Among several publications, we would like to mention: Petrified Intelligence: Nature in Hegel’s Philosophy (SUNY Press, 2004), Luce Irigaray and the Philosophy of Sexual Difference, An Introduction to Feminist Philosophy (Cambridge UP, 2006), Nature, Ethics and Gender in German Romanticism and Idealism (Rowman and Littlefield Publishers, 2018) and Being Born (Oxford UP, 2019).

The interview is by Silvia Locatelli, Luca Corti and Giulio Mariottini.

hegelpd would like to take this opportunity to wish everyone happy holidays!



How did you get into philosophy in general and into the Hegelian philosophy in particular? What were the most important steps of this path?

It was doing A-Level Classical Civilisation that led me to philosophy initially – reading the Platonic dialogues especially. I’d also discovered Camus, by chance in the college library, and that had drawn me to existentialism. So I decided to do a degree in philosophy, rather than German as I had intended before. Then at some point during my degree, a friend said to me in passing “you’re obviously going to go on to do a PhD and become an academic” and I straightaway thought, “oh yes, that’s what I want to do!”. At first I intended to do my PhD thesis on feminist philosophy, in which I’d become interested during my degree. But during the first year of my PhD, I read Simone de Beauvoir and was led to read Hegel to understand her use of the master/slave dialectic. That in turn led me to sit in on an MA course on Hegel being given by Andrew Chitty – this was at the University of Sussex – and the interest in Hegel grew from there. So my thesis ended up being on “Sexual Difference and the Philosophy of Nature”.


Your work on Hegel’s Philosophy of Nature has been, in many senses, pioneering. This part of Hegel’s system had been for a long time considered by many scholars as the weakest and less convincing part of his philosophy. It had been thus neglected as irrelevant in comparison to his Logic or Philosophy of Mind. What brought you to explore precisely this area of Hegel’s thought? How do you think that a re-evaluation of the Philosophy of Nature can affect our understanding of the Hegelian thought?

I started reading the Philosophy of Nature during my PhD, and really it was the route through feminism that initially led me to it. Irigaray refers to it in the chapter of her book Speculum that concerns Hegel; specifically, she alludes to Hegel’s account of sex difference in nature, and I wanted to understand what she was saying. From there I decided I couldn’t understand his account of sex difference without understanding his account of organic life… and so back through the entire text. By the end, then, my interest in trying to understand what Hegel is doing in the Philosophy of Nature had mushroomed far beyond that initial impetus.

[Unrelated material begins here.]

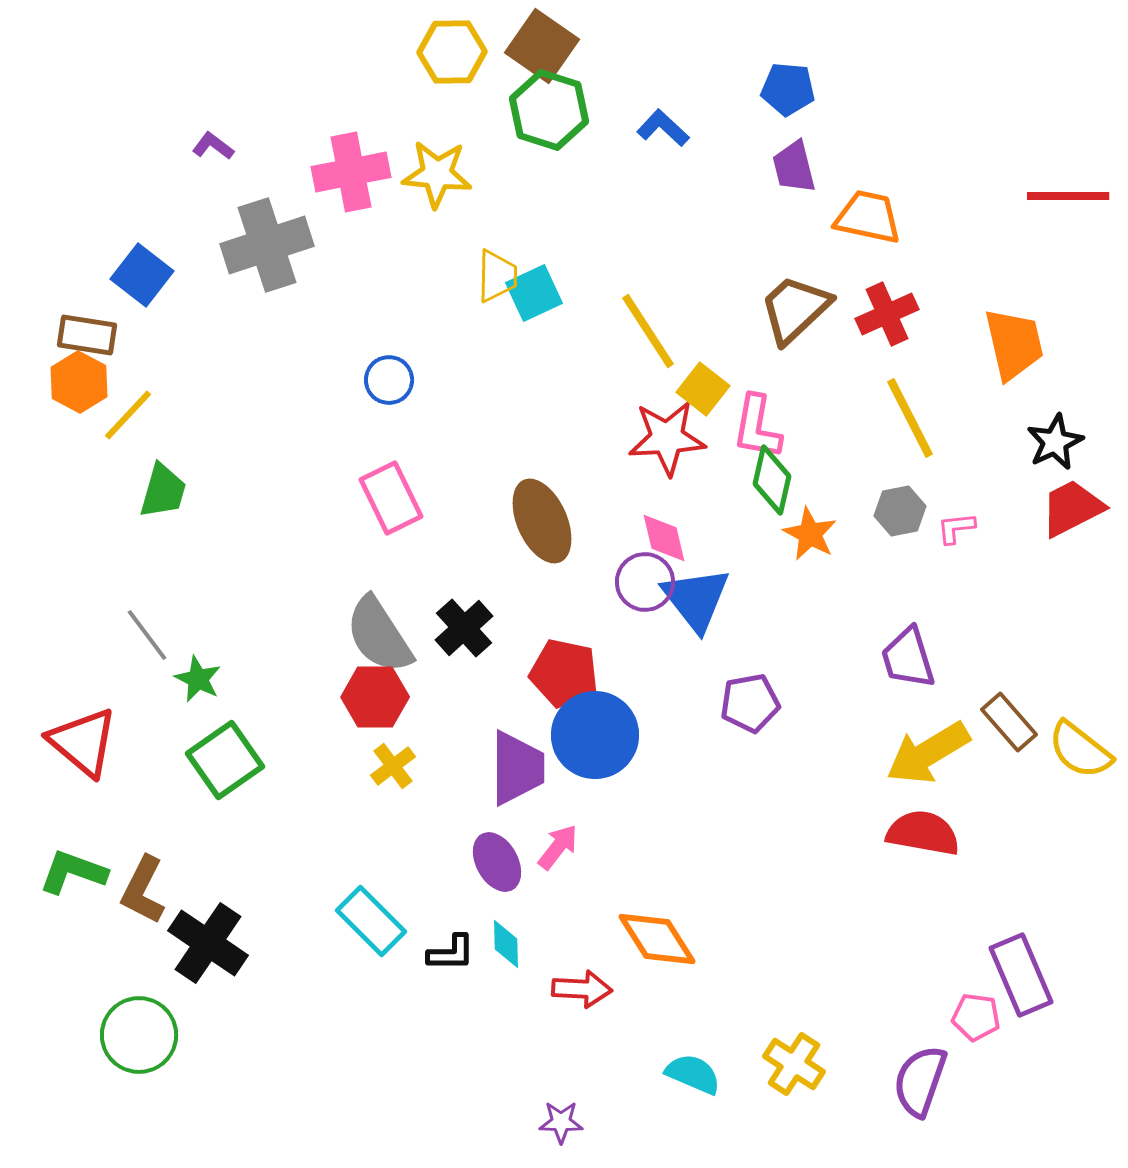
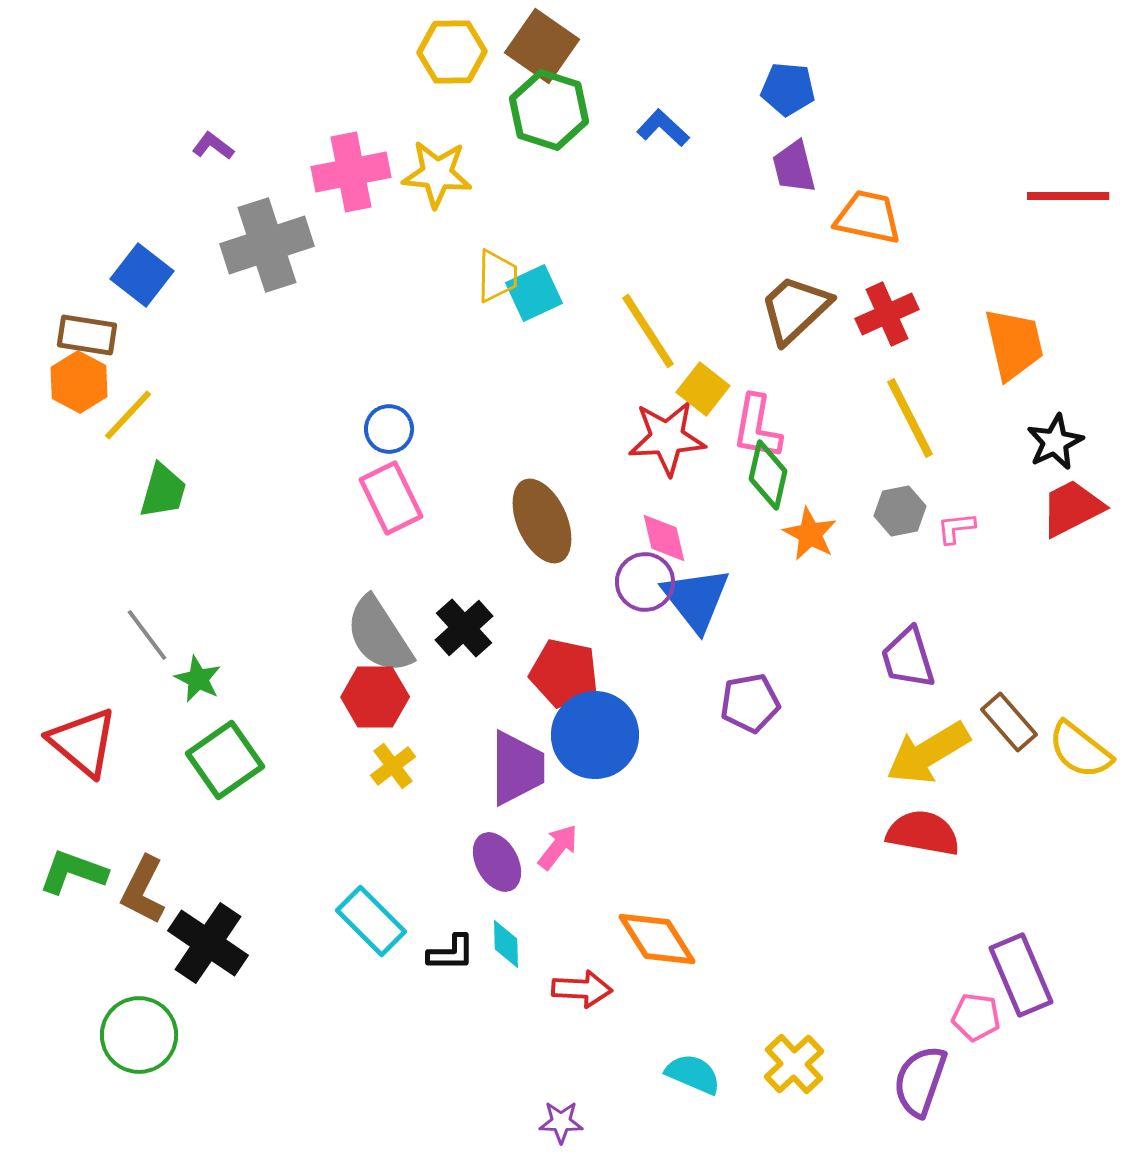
blue circle at (389, 380): moved 49 px down
green diamond at (772, 480): moved 4 px left, 5 px up
yellow cross at (794, 1064): rotated 14 degrees clockwise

In answer to your second question here, I would say that there is a tendency either to see Hegel as a philosopher of mind (or spirit) for whom issues of history, culture, society and politics are central; or to approach him more in terms of his logic, whether as a metaphysician or as concerned with categories in some non-metaphysical sense. Either way, the part of his system that falls out of view is the Philosophy of Nature. But he himself saw it as no less integral a part than the other two. In the Philosophy of Nature, he’s dealing with the idea as embodied in the material objects, processes, kinds, forces, etc. of the natural world. So this part of the system shows that he wanted to make sense of materiality. Usually when historically-inclined philosophers want to think about the body, or materiality, or life, or cognate phenomena, they turn to figures such as Merleau-Ponty or Nietzsche. But Hegel also has things to say about our material, living bodies and the natural environment in which we are located.

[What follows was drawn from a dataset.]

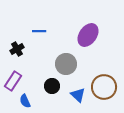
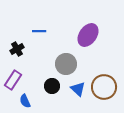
purple rectangle: moved 1 px up
blue triangle: moved 6 px up
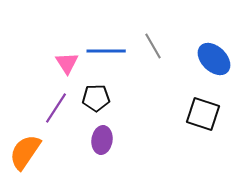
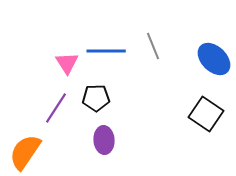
gray line: rotated 8 degrees clockwise
black square: moved 3 px right; rotated 16 degrees clockwise
purple ellipse: moved 2 px right; rotated 12 degrees counterclockwise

In recent years, there has been a growing interest in Hegel’s Philosophy of Nature (especially in his conception of “life” and his views on “naturalism”). How has the philosophical landscape evolved from the period when you first started studying these issues in Hegel? What do you think is the driving force behind this new group of studies?

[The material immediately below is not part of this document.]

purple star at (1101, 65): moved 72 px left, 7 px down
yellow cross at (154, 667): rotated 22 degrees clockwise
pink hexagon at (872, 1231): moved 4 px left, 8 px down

The landscape has changed in that “Hegel and naturalism” is now a big area of discussion – which is great! – and, as you say, interest in his conception of life is growing. When I was first studying Hegel’s Philosophy of Nature, most of the work on it was quite historical, often located within the history of science – reconstructing which scientific studies he learnt from and what he took from them. In contrast, there seems now to be much more of a sense that Hegel can still speak to our contemporary conjuncture, and more orientation to the bigger picture of his overall approach to nature.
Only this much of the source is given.